ASSIGNMENT | Reproduce each record exactly. The pictures should be skipped.

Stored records
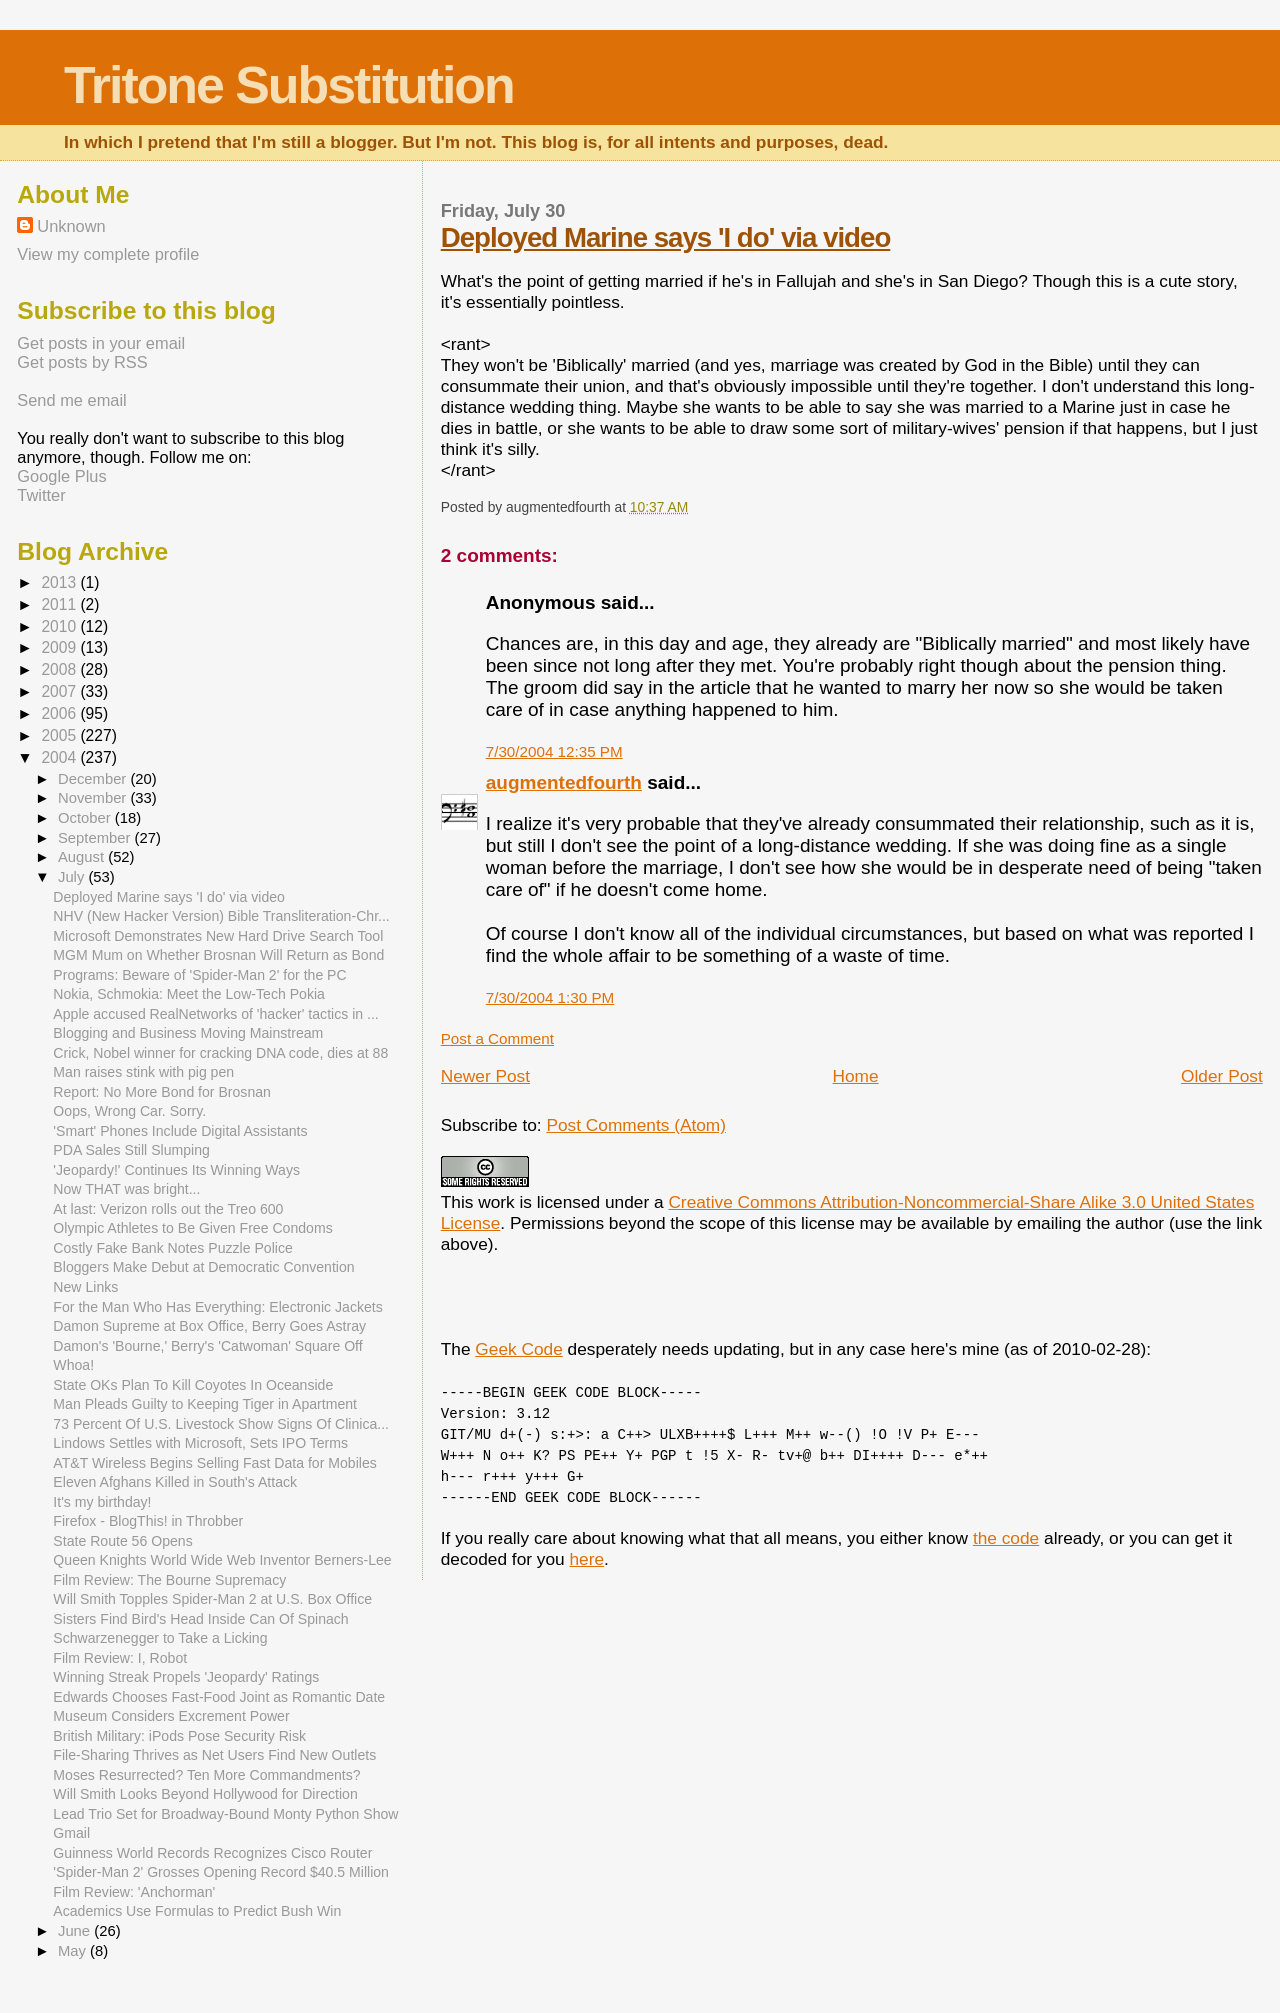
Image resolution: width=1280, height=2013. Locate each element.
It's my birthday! (102, 1502)
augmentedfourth (564, 782)
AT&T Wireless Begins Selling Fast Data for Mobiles (214, 1463)
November (94, 798)
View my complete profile (108, 254)
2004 (60, 757)
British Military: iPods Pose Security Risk (179, 1736)
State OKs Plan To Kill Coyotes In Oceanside (193, 1385)
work (496, 1202)
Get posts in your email (101, 343)
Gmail (71, 1833)
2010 (60, 626)
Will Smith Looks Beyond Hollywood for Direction (205, 1794)
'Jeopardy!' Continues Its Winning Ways (176, 1170)
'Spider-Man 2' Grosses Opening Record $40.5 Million (221, 1872)
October (86, 818)
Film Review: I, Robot (120, 1658)
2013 (60, 582)
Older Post (1222, 1076)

COMPLETED EXERCISE |
Image resolution: width=1280, height=2013. Locate each element.
It's my birthday! (102, 1502)
augmentedfourth (564, 782)
AT&T Wireless Begins Selling Fast Data for Mobiles (214, 1463)
November (94, 798)
View my complete profile (108, 254)
2004 (60, 757)
British Military: iPods Pose Security Risk (179, 1736)
State OKs Plan To Kill Coyotes In Oceanside (193, 1385)
work (496, 1202)
Get posts in your email (101, 343)
Gmail (71, 1833)
2010 (60, 626)
Will Smith Looks Beyond Hollywood for Direction (205, 1794)
'Jeopardy!' Continues Its Winning Ways (176, 1170)
'Spider-Man 2' Grosses Opening Record $40.5 Million (221, 1872)
October (86, 818)
Film Review: I, Robot (120, 1658)
2013 (60, 582)
Older Post (1222, 1076)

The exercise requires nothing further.